Si è conclusa a Orvieto, da giorni, la Settima Edizione del Festival della Piana del Cavaliere. Un moderno mecenate da anni ha dato infatti vita all’orchestra Vittorio Calamani composta da giovani musicisti che nel tempo si alternano nonché ad una Accademia di alto perfezionamento musicale che sviluppa la sua attività nell’arco di un semestre; ed in più, ancora, una serie di master class con docenti di eccellenza, un incontro continuo di energie di talenti di generazioni diverse che si confrontano e che apprendono vicendevolmente l’arte di stare insieme e di arricchirsi culturalmente.

Parliamo di centinaia di giovani che negli anni hanno potuto cimentarsi finalmente su un palcoscenico che non deve restare un ricordo, la nostalgia di un momento mai più vissuto.
Non si tratta delle prove d’orchestra felliniane dove, anche lì dove è richiesta l’armonia, era invece un gran subbuglio. È lo sforzo di essere comunità composta dove a ciascuno è riservato un ruolo ed una responsabilità. Solo quest’anno si sono rappresentati 10 eventi sinfonici, lirici, cameristici e vocali con il coinvolgimento di oltre 130 artisti. Nella serata di chiusura si sono esibiti 30 ragazzi della scuola di Musica di Faenza in un concerto benefico per l’alluvione che nel mese di maggio ha distrutto buona parte degli strumenti di quella scuola. È motivo d’emozione poter ammirare tanti ragazzi che, a fronte di studi musicali a dir poco impegnativi, si dedicano a concertarsi tra di loro per muovere tutti nello stesso tempo con il rispetto che l’esecuzione richiede, assecondando le imbeccate dei maestri che li conducono a questa meravigliosa esperienza d’insieme.

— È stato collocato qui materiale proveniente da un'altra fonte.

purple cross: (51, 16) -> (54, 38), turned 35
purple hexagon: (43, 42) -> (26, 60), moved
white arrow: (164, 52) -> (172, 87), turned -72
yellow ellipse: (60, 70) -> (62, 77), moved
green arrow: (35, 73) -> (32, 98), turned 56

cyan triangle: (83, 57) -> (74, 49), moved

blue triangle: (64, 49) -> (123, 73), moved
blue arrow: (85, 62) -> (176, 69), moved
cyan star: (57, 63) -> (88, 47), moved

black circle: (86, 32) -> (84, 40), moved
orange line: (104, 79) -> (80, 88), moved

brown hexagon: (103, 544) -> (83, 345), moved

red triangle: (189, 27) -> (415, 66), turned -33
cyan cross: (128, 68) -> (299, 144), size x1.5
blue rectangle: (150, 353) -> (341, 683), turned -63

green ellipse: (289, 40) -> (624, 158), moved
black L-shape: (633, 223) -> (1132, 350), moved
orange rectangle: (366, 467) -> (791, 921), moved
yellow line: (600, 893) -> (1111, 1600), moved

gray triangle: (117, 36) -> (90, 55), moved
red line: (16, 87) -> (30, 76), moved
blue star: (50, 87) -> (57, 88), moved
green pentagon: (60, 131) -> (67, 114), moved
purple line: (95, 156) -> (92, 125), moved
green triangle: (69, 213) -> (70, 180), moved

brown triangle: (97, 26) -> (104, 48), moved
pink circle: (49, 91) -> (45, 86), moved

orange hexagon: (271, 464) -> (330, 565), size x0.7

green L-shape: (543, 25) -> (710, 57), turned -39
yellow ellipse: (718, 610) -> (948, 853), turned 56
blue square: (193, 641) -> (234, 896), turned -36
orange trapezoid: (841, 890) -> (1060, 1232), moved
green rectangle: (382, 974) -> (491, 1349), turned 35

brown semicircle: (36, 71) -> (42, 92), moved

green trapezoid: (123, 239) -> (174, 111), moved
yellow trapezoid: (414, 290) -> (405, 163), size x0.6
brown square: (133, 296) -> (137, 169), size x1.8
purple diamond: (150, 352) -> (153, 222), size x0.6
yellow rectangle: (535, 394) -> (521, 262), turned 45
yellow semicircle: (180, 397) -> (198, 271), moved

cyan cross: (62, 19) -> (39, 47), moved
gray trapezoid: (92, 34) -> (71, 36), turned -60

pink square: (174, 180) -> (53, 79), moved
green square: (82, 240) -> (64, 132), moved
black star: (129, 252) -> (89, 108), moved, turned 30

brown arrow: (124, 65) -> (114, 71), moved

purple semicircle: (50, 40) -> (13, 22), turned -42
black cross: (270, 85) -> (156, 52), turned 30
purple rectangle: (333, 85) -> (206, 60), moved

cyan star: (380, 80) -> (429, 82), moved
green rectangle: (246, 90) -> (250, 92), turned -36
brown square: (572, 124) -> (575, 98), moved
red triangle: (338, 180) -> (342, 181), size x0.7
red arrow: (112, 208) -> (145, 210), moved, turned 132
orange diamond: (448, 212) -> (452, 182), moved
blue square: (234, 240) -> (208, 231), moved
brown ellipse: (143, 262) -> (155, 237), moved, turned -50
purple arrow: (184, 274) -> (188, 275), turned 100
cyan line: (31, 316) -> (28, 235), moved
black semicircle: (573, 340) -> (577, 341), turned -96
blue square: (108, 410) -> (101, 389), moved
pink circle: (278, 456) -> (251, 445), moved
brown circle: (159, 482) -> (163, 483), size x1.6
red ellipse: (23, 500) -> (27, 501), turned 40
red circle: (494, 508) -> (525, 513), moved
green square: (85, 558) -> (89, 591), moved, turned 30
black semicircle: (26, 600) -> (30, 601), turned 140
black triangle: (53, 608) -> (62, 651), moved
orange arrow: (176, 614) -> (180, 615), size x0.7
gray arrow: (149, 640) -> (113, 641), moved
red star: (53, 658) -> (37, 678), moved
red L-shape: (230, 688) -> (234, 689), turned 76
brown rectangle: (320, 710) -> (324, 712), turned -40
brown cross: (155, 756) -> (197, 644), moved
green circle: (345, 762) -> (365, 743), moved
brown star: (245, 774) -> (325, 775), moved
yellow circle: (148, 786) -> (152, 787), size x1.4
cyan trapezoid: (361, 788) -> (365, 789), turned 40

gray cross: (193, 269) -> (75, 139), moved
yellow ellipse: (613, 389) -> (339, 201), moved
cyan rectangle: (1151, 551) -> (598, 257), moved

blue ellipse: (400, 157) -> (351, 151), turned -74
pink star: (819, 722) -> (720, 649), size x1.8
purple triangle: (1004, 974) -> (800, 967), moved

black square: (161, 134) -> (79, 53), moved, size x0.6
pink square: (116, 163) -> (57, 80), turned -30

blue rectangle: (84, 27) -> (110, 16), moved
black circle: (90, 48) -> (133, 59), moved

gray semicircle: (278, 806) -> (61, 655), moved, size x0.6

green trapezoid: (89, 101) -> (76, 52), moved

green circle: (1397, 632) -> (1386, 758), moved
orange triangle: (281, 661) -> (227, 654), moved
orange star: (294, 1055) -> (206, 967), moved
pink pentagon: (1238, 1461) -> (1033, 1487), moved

Vedere questa gioventù capace di sacrificio e di bellezza è commovente e nello stesso tempo nasce l’apprensione che non vengano traditi da una società che non sappia riconoscerne il merito e gli sforzi e non li sostenga nel futuro, costruendo opportunità adeguate alla professione musicale. L’auspicio è che possano avere stabilmente delle occasioni di lavoro in orchestre, oltre la più scontata prospettiva dell’insegnamento della materia nelle scuole. Tanta abnegazione e tanta fatica non andrebbe tradita con uno sciogliete le fila non appena usciti da un Conservatorio o similari per mandarli allo sbaraglio nel mondo, vanificando la fatica di anni. Un paese senza musica è un paese morto, ne resterebbe afona e sorda la storia ed il futuro, la condanna ad una indicibile tristezza e ad un appassimento dello spirito.

Da questi giovani di valore potremmo tutti imparare, per prima la politica, a muoverci tutti con maggiore assonanza con il rispetto di una melodia, senza sopraffazioni ed ingerenze, senza urla schiamazzi e sbavature e partiture di comodo. La musica è una palestra di integrazione continua con l’altro, di assist senza sosta, di staffette di attacchi da scambiarsi e di assoli da cedere al compagno vicino di spalla; è un rispettoso mischiarsi con un ordine meraviglioso dove nessuno è lasciato indietro ma si va tutti alla meta. Così sarebbe garantito il risultato di una musica che gioverebbe al nostro paese da troppo non più esempio di bel canto e di attenzione alle note ed a chi le muove con la sensibilità richiesta. Accantonare in un angolo, giocando di sordina, tanta bellezza sarebbe un delitto. Canta che ti passa è un detto che risolve in una faciloneria un problema che resta irrisolto. Sostenere chi canta e suona, per avere un paese migliore, è la cosa da fare. Ascoltare è il nostro dovere.